I find a small drop of blood on the floor close to the dog. At first I didn't think much of it, but I decided to have a look anyway.

Turns out he has a little tear in his scrotum. Must be that the other dogs stepped on him as he was laying on the ground, or maybe he scraped himself on something sharp.

A few days later I have a look again. The small wound isn't healing. I decide to spray it with those antiseptic wound sprays you buy at the supermarket, just so that the flies don't lay their eggs in it and the wound gets overrun with maggots.

Some more days pass and instead of healing, it seems the wound still bleeds at times. How is this possible? Why didn't any healing take place at all?

And is it my imagination or is there some stinky but somehow funky smell around it?

I didn't like it one bit. I decide to give it just another day or two and then take him to the vet. I just hate taking such an old animal to the vet, because veterinary attention is very expensive and exactly how much time does it buy me with my dog anyway when my dog could die from old age at any time, even if he's not sick?

But eventually I decide to take the animal to the vet anyway. This time I get to see the vet I wanted, and thank goodness for that. This guy is about 60 or so years old, and just seems more knowledgable and more experienced in the matter of animal matters of health, than that young chick whose diagnoses and treatments have never seemed to be spot on.

The vet takes one look and says it's not a wound, it's a tumor. He also gives me the name of it but I don't remember it.
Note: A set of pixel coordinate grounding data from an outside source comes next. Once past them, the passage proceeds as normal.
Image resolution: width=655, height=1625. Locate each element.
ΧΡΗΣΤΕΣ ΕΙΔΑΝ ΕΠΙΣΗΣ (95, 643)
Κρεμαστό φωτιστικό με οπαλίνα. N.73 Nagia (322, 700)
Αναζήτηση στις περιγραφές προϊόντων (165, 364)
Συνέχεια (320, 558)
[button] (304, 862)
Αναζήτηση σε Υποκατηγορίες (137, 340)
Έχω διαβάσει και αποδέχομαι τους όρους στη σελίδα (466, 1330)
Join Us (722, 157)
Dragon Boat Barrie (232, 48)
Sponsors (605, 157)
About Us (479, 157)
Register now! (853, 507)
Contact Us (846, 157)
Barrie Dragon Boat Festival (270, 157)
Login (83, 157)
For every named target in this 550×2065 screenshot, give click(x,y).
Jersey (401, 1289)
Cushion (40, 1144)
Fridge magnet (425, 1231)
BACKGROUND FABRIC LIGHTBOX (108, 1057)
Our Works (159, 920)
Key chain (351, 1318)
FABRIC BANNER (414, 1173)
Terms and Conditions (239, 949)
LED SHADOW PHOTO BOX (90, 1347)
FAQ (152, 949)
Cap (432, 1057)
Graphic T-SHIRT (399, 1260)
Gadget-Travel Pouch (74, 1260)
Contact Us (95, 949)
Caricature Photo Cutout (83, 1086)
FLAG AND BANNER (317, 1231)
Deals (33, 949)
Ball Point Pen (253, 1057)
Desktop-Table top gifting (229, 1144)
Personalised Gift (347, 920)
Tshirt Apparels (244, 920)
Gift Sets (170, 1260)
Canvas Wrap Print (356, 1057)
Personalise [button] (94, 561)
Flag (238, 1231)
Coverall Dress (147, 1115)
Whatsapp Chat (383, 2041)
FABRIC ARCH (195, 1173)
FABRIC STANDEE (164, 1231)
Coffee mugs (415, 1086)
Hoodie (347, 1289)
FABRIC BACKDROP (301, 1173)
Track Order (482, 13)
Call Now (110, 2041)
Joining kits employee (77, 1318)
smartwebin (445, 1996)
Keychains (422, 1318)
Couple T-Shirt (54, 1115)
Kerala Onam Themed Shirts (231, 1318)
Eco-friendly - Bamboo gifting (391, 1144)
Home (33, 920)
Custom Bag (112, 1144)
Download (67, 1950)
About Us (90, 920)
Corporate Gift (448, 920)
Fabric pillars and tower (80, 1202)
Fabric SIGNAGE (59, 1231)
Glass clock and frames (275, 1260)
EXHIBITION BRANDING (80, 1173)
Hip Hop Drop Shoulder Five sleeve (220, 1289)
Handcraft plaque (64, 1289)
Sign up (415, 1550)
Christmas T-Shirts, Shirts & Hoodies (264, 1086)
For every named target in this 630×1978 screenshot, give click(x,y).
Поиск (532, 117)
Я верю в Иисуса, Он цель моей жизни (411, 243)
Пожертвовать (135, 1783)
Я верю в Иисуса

The tumor will have to be removed. The dog must stay overnight and the vet will perform the operation in the morning. He does warn that such an old and weak animal might not survive the anesthesis, but without the operation the dog will die anyway because that open tumor is going to become infected and it will go into his spine and kill the animal. So we might as well do the operation.

And so, the next day it is done. I pick up the dog in the afternoon. The vet says the tumor had already started going into one of the testicles, and he ended up removing both testicles and some flesh to be sure. In ten days I must remove the stitches the wound is sewn shut with.

Although weak, it becomes obvious the dog has a new lease on life. He even walks better now, not with his back arched and his lower body tucked in as much as he used to. It's obvious that tumor already caused him some discomfort if not pain, even before the tumor was visible on his exterior.

And, as a bonus, as if a tap has been turned off, the green gooey gunk that plagued his eyes simply isn't there anymore, aside from the normal amount that animals have anyway, which is minimal.

So in conclusion, I'd say it is true that the animal's eyes is an indicator of his health, and that this eye gunk problem indicated that he has a tumor developing in his body.

So if your animal has green gunk discharging from his eyes in such an amount that it crusts his eyes over and he can't see where to walk, most likely there's another health problem brewing somewhere inside him.

Sometimes as it was in this case, you may be lucky and see the problem reveal itself on the animal's exterior. And hopefully it's somewhere like in the scrotum where it can be cut away without spoiling the overall physical appearance of your animal.